Nurohmad, pelopor inovasi canting cap kertas, seniman batik, sekaligus pemilik Omah Kreatif Dongaji asal Yogyakarta, baru-baru ini mempresentasikan karya terbarunya yakni batik weton. Batik ini dibuat dengan menggunakan simbol-simbol dan warna berdasarkan kaidah hari dan pasaran dalam weton.

“Batik weton yang dimaksud disini adalah menciptakan batik yang mengambil simbol-simbol dan warna (kaidah) dalam weton ( hari dan pasaran). Melalui weton tersebut, mencoba untuk divisualkan menjadi sebuah komposisi motif beserta aturan warnanya dalam produk atau karya batik,” sergah Nurohmad menjelaskan ide dasar dari pembuatan batik weton miliknya.
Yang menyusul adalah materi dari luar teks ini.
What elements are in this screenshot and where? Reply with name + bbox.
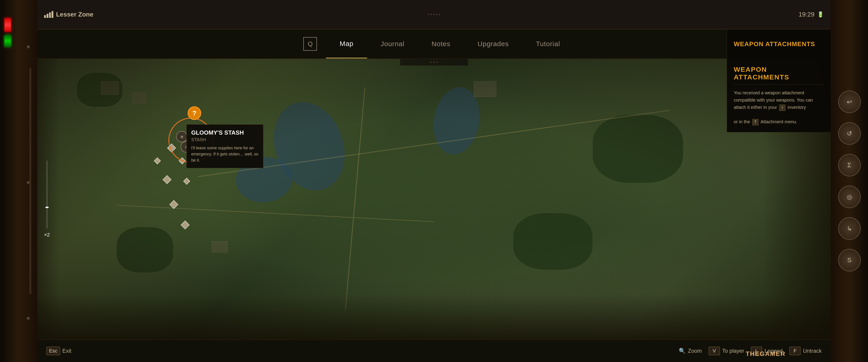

Seperti diketahui, masyarakat Jawa memiliki lima jumlah pasaran atau pancawara, yaitu legi, pahing, pon, wage dan kliwon. Pasaran tersebut disematkan di belakang nama hari-hari yang kita kenal saat ini (pancawara) yakni Senin, Selasa, Rabu, Kamis, Jumat, Sabtu, dan Ahad (Minggu).
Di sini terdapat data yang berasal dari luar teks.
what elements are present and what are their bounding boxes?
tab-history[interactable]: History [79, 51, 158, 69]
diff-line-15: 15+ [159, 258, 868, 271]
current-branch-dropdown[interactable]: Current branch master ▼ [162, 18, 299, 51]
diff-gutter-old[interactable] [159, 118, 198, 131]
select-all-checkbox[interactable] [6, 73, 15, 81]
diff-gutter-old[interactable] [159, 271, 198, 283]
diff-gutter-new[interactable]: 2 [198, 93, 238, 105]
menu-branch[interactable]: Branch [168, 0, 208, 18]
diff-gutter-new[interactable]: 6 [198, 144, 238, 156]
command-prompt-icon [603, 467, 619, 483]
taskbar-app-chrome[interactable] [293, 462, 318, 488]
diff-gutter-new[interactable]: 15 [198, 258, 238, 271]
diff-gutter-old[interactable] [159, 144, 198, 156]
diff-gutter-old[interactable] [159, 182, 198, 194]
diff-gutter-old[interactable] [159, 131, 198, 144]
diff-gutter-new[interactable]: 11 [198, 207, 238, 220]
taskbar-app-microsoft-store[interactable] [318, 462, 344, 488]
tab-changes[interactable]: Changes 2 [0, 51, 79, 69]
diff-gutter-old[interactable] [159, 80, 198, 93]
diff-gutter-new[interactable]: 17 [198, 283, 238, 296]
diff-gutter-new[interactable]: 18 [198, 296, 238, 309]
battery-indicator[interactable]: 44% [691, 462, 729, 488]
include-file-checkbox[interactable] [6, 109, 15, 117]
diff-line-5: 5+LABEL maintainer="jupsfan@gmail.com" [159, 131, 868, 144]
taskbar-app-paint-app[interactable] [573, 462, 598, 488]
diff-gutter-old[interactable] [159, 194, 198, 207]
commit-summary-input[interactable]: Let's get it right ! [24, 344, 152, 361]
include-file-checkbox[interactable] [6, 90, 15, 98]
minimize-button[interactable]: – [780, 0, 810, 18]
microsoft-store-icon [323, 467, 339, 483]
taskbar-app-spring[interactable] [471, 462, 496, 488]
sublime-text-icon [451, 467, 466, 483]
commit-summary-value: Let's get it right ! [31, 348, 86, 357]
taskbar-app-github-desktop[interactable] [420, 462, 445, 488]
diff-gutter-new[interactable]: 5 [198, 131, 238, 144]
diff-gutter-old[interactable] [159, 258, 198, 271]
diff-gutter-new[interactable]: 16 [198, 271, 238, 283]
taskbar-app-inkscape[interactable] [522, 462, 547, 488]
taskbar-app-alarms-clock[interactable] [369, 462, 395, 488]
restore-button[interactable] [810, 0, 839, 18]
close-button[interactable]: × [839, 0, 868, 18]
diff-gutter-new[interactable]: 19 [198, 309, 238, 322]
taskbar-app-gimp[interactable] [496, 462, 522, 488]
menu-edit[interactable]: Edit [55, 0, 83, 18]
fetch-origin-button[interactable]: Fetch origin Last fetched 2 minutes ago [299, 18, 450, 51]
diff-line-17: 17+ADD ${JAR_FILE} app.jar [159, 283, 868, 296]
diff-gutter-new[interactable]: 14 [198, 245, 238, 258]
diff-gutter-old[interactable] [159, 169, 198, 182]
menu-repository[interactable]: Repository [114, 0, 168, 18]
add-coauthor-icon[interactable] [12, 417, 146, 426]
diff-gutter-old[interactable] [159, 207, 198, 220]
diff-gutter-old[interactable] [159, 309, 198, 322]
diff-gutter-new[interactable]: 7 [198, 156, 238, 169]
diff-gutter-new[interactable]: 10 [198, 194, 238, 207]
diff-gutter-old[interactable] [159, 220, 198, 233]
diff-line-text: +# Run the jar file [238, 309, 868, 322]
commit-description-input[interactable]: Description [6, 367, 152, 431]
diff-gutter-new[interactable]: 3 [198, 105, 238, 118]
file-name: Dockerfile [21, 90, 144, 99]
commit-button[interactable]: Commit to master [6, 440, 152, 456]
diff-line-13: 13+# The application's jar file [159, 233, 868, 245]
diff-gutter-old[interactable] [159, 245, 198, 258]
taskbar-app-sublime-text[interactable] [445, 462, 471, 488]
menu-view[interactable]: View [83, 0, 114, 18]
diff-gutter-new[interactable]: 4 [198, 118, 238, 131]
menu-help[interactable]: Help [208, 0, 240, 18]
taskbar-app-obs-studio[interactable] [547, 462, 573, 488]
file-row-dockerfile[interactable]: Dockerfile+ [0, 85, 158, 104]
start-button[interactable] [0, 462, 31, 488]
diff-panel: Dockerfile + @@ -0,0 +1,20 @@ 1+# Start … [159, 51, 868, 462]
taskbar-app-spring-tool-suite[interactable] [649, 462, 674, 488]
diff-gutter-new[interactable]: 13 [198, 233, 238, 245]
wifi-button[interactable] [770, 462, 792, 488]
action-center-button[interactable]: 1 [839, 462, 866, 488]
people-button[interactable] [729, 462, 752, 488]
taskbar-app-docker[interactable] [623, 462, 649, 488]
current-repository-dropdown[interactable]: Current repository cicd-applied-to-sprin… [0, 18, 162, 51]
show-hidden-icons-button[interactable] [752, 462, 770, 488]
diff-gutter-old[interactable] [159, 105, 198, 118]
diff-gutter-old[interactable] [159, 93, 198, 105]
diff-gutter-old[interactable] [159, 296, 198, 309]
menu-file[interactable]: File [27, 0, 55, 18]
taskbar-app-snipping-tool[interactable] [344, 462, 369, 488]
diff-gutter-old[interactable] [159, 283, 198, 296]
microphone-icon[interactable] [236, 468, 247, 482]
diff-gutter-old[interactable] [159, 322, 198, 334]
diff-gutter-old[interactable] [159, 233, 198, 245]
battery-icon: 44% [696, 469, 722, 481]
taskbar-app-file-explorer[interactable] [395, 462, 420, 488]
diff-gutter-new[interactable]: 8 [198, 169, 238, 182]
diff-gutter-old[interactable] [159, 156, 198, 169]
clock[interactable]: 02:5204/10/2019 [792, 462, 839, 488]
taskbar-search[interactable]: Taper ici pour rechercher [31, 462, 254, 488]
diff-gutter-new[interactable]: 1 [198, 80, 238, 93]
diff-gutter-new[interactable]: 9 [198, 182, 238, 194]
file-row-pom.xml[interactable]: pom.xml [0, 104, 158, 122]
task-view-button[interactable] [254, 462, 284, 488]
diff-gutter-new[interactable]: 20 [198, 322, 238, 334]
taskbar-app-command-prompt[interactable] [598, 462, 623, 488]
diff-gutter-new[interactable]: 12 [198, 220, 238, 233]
Kombinasi hari dan pasaran didasarkan atas panduan penghitungan saptawara dan pancawara, ditempatkan secara berurutan dan berulang-ulang, berlaku selama 35 hari. Contohnya, Senin legi, Selasa pahing, Rabu pon, Kamis wage, Jumat kliwon, Sabtu legi, Minggu paing dan seterusnya. Kombinasi hari dan pasaran ini oleh masyarakat Jawa digunakan sistem penghitungan waktu, atau juga sebagai penanda lahir seseorang berikut dengan karakter bawaannya.
“Jadi idiom-idiom warisan leluhur yang kembali di reinterpretasikan hari ini menjadi karya batik yang nantinya akan ada 35 karya batik weton,” tambahnya.
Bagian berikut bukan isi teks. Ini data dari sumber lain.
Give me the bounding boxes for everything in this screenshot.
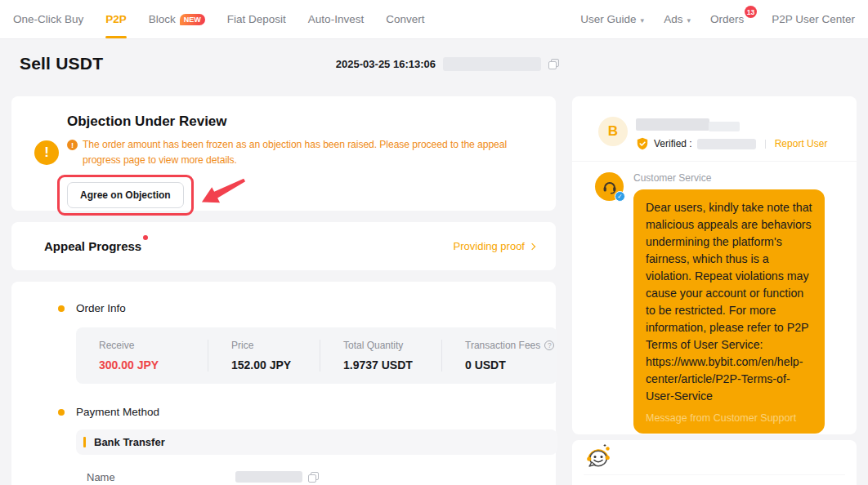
- nav-p2p[interactable]: P2P: [105, 0, 127, 38]
- order-meta: 2025-03-25 16:13:06: [336, 57, 559, 73]
- objection-warning: ! The order amount has been frozen as an…: [67, 137, 536, 168]
- nav-user-guide[interactable]: User Guide ▾: [580, 0, 644, 38]
- page-header: Sell USDT 2025-03-25 16:13:06: [20, 54, 559, 73]
- order-info-section-header: Order Info: [58, 302, 536, 314]
- warning-icon: !: [34, 140, 59, 165]
- nav-auto-invest[interactable]: Auto-Invest: [308, 0, 364, 38]
- order-details-card: Order Info Receive 300.00 JPY Price 152.…: [11, 282, 556, 485]
- order-column: ! Objection Under Review ! The order amo…: [11, 96, 556, 485]
- total-quantity-value: 1.9737 USDT: [343, 358, 441, 372]
- providing-proof-link[interactable]: Providing proof: [454, 240, 535, 252]
- appeal-progress-title: Appeal Progress: [44, 239, 141, 253]
- customer-service-avatar: ✓: [595, 172, 624, 201]
- copy-icon[interactable]: [308, 472, 319, 483]
- customer-service-message: Dear users, kindly take note that malici…: [633, 189, 825, 434]
- verified-row: Verified : Report User: [636, 137, 827, 150]
- chat-card: B Verified :: [572, 96, 857, 434]
- order-field-transaction-fees: Transaction Fees ? 0 USDT: [441, 340, 557, 372]
- method-accent-bar: [83, 437, 86, 447]
- chevron-down-icon: ▾: [641, 16, 645, 24]
- section-bullet-icon: [58, 409, 65, 416]
- notification-dot: [143, 235, 148, 240]
- payment-method-title: Payment Method: [76, 406, 159, 418]
- chevron-right-icon: [529, 243, 535, 250]
- p2p-order-page: One-Click Buy P2P Block NEW Fiat Deposit…: [0, 0, 868, 485]
- nav-convert[interactable]: Convert: [386, 0, 424, 38]
- chevron-down-icon: ▾: [687, 16, 691, 24]
- order-info-title: Order Info: [76, 302, 126, 314]
- warning-icon: !: [67, 140, 78, 150]
- order-field-receive: Receive 300.00 JPY: [76, 340, 208, 372]
- nav-orders[interactable]: Orders 13: [710, 0, 752, 38]
- nav-p2p-user-center[interactable]: P2P User Center: [772, 0, 855, 38]
- objection-card: ! Objection Under Review ! The order amo…: [11, 96, 556, 211]
- order-field-total-quantity: Total Quantity 1.9737 USDT: [320, 340, 441, 372]
- counterparty-header: B Verified :: [572, 96, 857, 162]
- content-columns: ! Objection Under Review ! The order amo…: [11, 96, 857, 485]
- new-badge: NEW: [180, 14, 205, 25]
- appeal-progress-card: Appeal Progress Providing proof: [11, 222, 556, 270]
- payment-method-bar: Bank Transfer: [76, 429, 557, 455]
- objection-title: Objection Under Review: [67, 113, 536, 130]
- verified-badge-icon: ✓: [615, 191, 625, 202]
- customer-service-label: Customer Service: [633, 172, 825, 184]
- message-text: Dear users, kindly take note that malici…: [646, 199, 812, 405]
- order-field-price: Price 152.00 JPY: [208, 340, 320, 372]
- objection-warning-text: The order amount has been frozen as an o…: [83, 137, 536, 168]
- nav-left: One-Click Buy P2P Block NEW Fiat Deposit…: [13, 0, 424, 38]
- name-redacted: [235, 471, 302, 483]
- nav-right: User Guide ▾ Ads ▾ Orders 13 P2P User Ce…: [580, 0, 855, 38]
- nav-ads[interactable]: Ads ▾: [664, 0, 691, 38]
- help-icon[interactable]: ?: [544, 340, 554, 350]
- order-number-redacted: [443, 57, 541, 71]
- copy-icon[interactable]: [548, 59, 559, 69]
- chatbot-card: [572, 440, 857, 485]
- orders-count-badge: 13: [745, 6, 757, 18]
- order-timestamp: 2025-03-25 16:13:06: [336, 58, 436, 70]
- agree-on-objection-button[interactable]: Agree on Objection: [67, 182, 184, 208]
- payment-row-name: Name: [87, 469, 536, 485]
- annotation-arrow-icon: [200, 176, 248, 207]
- section-bullet-icon: [58, 305, 65, 312]
- top-navigation: One-Click Buy P2P Block NEW Fiat Deposit…: [0, 0, 868, 39]
- active-tab-underline: [105, 36, 127, 38]
- divider: [765, 140, 766, 149]
- verified-id-redacted: [697, 139, 756, 149]
- objection-actions: Agree on Objection: [57, 175, 536, 216]
- payment-method-section-header: Payment Method: [58, 406, 536, 418]
- chatbot-icon[interactable]: [584, 443, 613, 472]
- message-footer: Message from Customer Support: [646, 412, 812, 424]
- nav-one-click-buy[interactable]: One-Click Buy: [13, 0, 83, 38]
- report-user-link[interactable]: Report User: [775, 138, 828, 149]
- chat-column: B Verified :: [572, 96, 857, 485]
- page-title: Sell USDT: [20, 54, 103, 73]
- shield-check-icon: [636, 137, 649, 150]
- avatar[interactable]: B: [598, 117, 628, 146]
- counterparty-name-redacted: [636, 118, 827, 131]
- chat-messages: ✓ Customer Service Dear users, kindly ta…: [572, 162, 857, 434]
- annotation-highlight-box: Agree on Objection: [57, 175, 194, 216]
- receive-value: 300.00 JPY: [99, 358, 208, 372]
- headset-icon: [602, 180, 618, 194]
- price-value: 152.00 JPY: [231, 358, 320, 372]
- nav-fiat-deposit[interactable]: Fiat Deposit: [227, 0, 286, 38]
- nav-block[interactable]: Block NEW: [149, 0, 205, 38]
- transaction-fees-value: 0 USDT: [465, 358, 557, 372]
- order-info-box: Receive 300.00 JPY Price 152.00 JPY Tota…: [76, 327, 557, 384]
- payment-method-name: Bank Transfer: [94, 436, 165, 448]
- verified-label: Verified :: [654, 138, 692, 149]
Secara kosmologis, pasaran memiliki arah angin dan menyimbolkan warna-warna tertentu seperti:
- Pasaran legi bertempat di Timur, mengandung unsur udara dan memancarkan cahaya putih
- Pasaran pahing bertempat di Selatan, yang mengandung unsur api dan memancarkan cahaya merah.
- Pasaran pon bertempat di Barat, yang mengandung unsur air dan memancarkan cahaya kuning.
- Pasaran wage bertempat di Utara, yang mengandung unsur tanah dan memancarkan cahaya hitam.
- Pasaran kliwon bertempat di pusat (episentrum), mengandung unsur suksma atau jiwa dan memancarkan cahaya abu-abu.
Batik weton dipresentasikan dalam Pameran & Babaran Batik Weton di Equalitera Artspace, Yogyakarta (14/11). Kegiatan tersebut dihadiri oleh sejumlah seniman batik seperti Sapuan, Gandar Setiawan, Dudung Alisyahbana, Bayu Aria, Muhammad Zaenudin, Dias Prabu, Erica, Franky Sutejo, Made Sukanadi, Abdul Syukur, Bayu Permadi, Yunanda, dan Elis Fatmawati.
Nurohmad mem-visual-kan warna-warna tersebut berikut dengan simbol-simbol yang lekat pada hari dan pasaran tersebut. Selain arah mata angin dan warna, juga ada unsur-unsur gambar seperti binatang, burung, pohon dan elemen lainnya.
“Pameran babaran batik weton ini adalah serangkaian dari kegiatan workshop pembuatan motif batik melalui metode weton dengan menggunakan canting cap kertas. Peserta pameran adalah peserta workshop, terdiri dari 5 kelompok dari kabupaten di Yogya dan satu kelompok disabilitas.”
Batik weton seperti mengukuhkan personalisasi batik, yakni proses mendesain dan memproduksi batik dengan motif, warna, atau tema yang disesuaikan dengan keinginan atau kebutuhan individu, organisasi, atau komunitas tertentu.
“Dalam rangkain kegiatan tersebut dilengkapi pula dengan menerbitkan buku “Membabar Batik Weton.” Seluruh kegiatan ini tentang preservasi weton dalam batik dengan canting cap limbah kertas kemasan,” pungkasnya.